Amalia Aubert recommends two orchestral concerts with Christoph Eschenbach on the podium to all those who enjoy Viennese classical music. The programme on October 21 and 22 features two Haydn symphonies framing Mozart's Piano Concerto K. 488 with soloist Tom Borrow. In the Mozart matinee on Sunday morning, our solo violist will also accompany families with children aged 6 and up through Haydn's "London" Symphony. We wanted to know from her: Do you prefer Mozart or Haydn?
"Everyone loves Mozart because he was so brilliant. You wonder, where does he get those melodies - straight from God?" Haydn I feel closer to, he's more human. He could sing beautifully, became a singing boy and slowly worked his way up in the world. Then, in the Esterhazys' castle, he worked with his orchestra for a long time and was able to see what the musicians did well, what went down well with the audience. He was a team worker and you can feel that, I think. I also like his cheerfulness, this wit that is part of his nature: there is no piece where there is not something different or "cross", where there is no surprise. Nevertheless, he set standards, especially in his string quartets, which I love very much. The nice thing is: in our concert, you don't have to choose between Mozart or Haydn. We play both, and both are great!"
Our principal clarinettist Julius Ockert is particularly looking forward to playing Johannes Brahms' magnificent Clarinet Quintet with four string colleagues in a chamber music concert on October 13: "It is one of the three most beautiful, if not the most beautiful piece of chamber music for clarinet. We don't have many works for string quartet and clarinet: there is Mozart's famous Clarinet Quintet, and the second great one is Brahms'. With him, incredibly beautiful timbres come out, because the instruments mix quite wonderfully. The way Brahms wrote the piece leaves nothing to be desired: There are cantilena passages, folk melodies and dreamlike harmonies. You can really dive in, it's so easy with this music!"
Petr Matěják from the 1st violins is also looking forward to the chamber concert on 13 October 13 because besides Brahms' Clarinet Quintet, there will be the first string quartet "From My Life" by Bedřich Smetana: "I come from the Czech Republic and grew up with his music. The international music festival 'Prague Spring' opens every year with the cycle 'Má Vlast'. In addition to these symphonic poems, of which the 'Moldau' is especially world-famous, and well-known operas, Smetana also composed very beautiful chamber music, which I particularly appreciate.
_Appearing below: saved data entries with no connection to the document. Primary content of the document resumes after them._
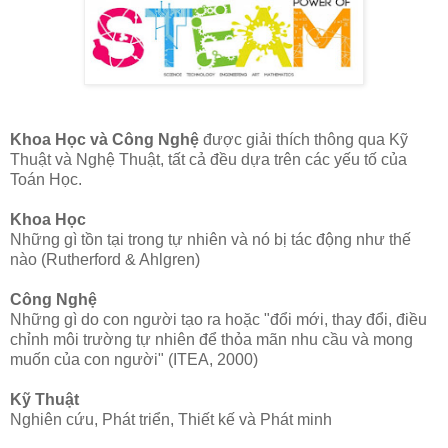
Khoa Học và Công Nghệ
được giải thích thông qua Kỹ
Thuật và Nghệ Thuật, tất cả đều dựa trên các yếu tố của
Toán Học.
Khoa Học
Những gì tồn tại trong tự nhiên và nó bị tác động như thế
nào (Rutherford & Ahlgren)
Công Nghệ
Những gì do con người tạo ra hoặc "đổi mới, thay đổi, điều
chỉnh môi trường tự nhiên để thỏa mãn nhu cầu và mong
muốn của con người" (ITEA, 2000)
Kỹ Thuật
Nghiên cứu, Phát triển, Thiết kế và Phát minh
His first string quartet from 1876, which we are playing today, musically tells episodes of his life story and then very impressively reflects the catastrophe that befell him: suddenly the fourth movement breaks off and the violin plays an extremely high e - Smetana was composing the beginning of his hearing disorder. He soon became completely deaf, unfortunately, but he still continued composing until almost his death."